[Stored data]
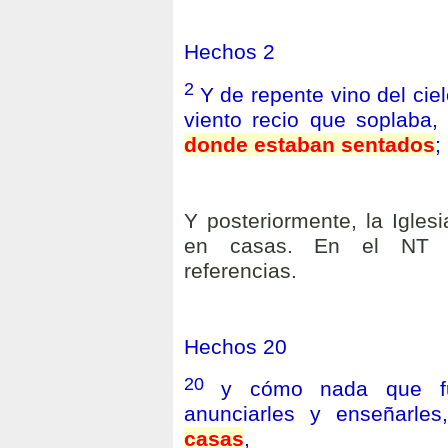
Hechos 2
2
Y de repente vino del ci
viento recio que soplaba,
donde estaban sentados
;
Y posteriormente, la Igles
en casas. En el NT p
referencias.
Hechos 20
20
y cómo nada que fu
anunciarles y enseñarle
casas
,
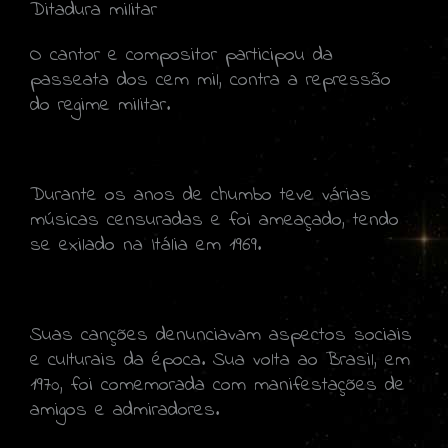
Ditadura militar
O cantor e compositor participou da
passeata dos cem mil, contra a repressão
do regime militar.
Durante os anos de chumbo teve várias
músicas censuradas e foi ameaçado, tendo
se exilado na Itália em 1969.
Suas canções denunciavam aspectos sociais
e culturais da época. Sua volta ao Brasil, em
1970, foi comemorada com manifestações de
amigos e admiradores.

- Task details -
The required output is each record above, reproduced exactly, without its pictures.

- Worked solution -
Hechos 2
2
Y de repente vino del ci
viento recio que soplaba,
donde estaban sentados
;
Y posteriormente, la Igles
en casas. En el NT p
referencias.
Hechos 20
20
y cómo nada que fu
anunciarles y enseñarle
casas
,
Ditadura militar
O cantor e compositor participou da
passeata dos cem mil, contra a repressão
do regime militar.
Durante os anos de chumbo teve várias
músicas censuradas e foi ameaçado, tendo
se exilado na Itália em 1969.
Suas canções denunciavam aspectos sociais
e culturais da época. Sua volta ao Brasil, em
1970, foi comemorada com manifestações de
amigos e admiradores.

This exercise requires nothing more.